La brecha entre el militarismo de Putin y el deseo de los ciudadanos de que la vida vuelva a la normalidad no hará sino crecer. Este estado de ánimo ya está afectando a los que están atrapados en las trincheras. Como dice Alexander Shpilevoi, un soldado de 27 años en primera línea, en un vídeo publicado en un canal de Telegram llamado Road Home, gestionado por las esposas y hermanas de los hombres rusos movilizados: “Todos quieren volver a casa. Muchísimo”. Su llamamiento le llevó a una fosa de castigo en la Luhansk ocupada por Rusia.

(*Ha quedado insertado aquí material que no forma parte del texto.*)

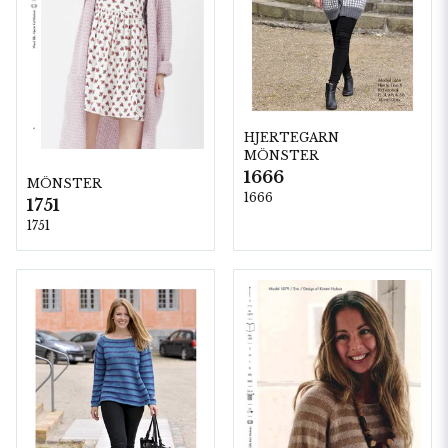
HJERTEGARN
MÖNSTER
1666
MÖNSTER
1666
1751
1751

Sentado bajo las bóvedas medievales de su fortaleza del Kremlin, Putin ve el mundo de otra manera. Para él, el elevado coste de esta guerra justifica la envergadura de su empresa. Como demostró vívidamente en su reciente entrevista con el ex presentador de Fox News Tucker Carlson, vive entre los antiguos príncipes y zares de Rusia, mide sus esfuerzos en siglos y ve como una misión histórica no sólo restaurar su imperio perdido, sino derrocar el orden social que surgió tras la Segunda Guerra Mundial en Occidente y que se extendió hacia el Este tras la caída del muro de Berlín. Quiere derrotar el sentido mismo de la voluntad individual que encarnaba el Sr. Navalny. Y no se detendrá.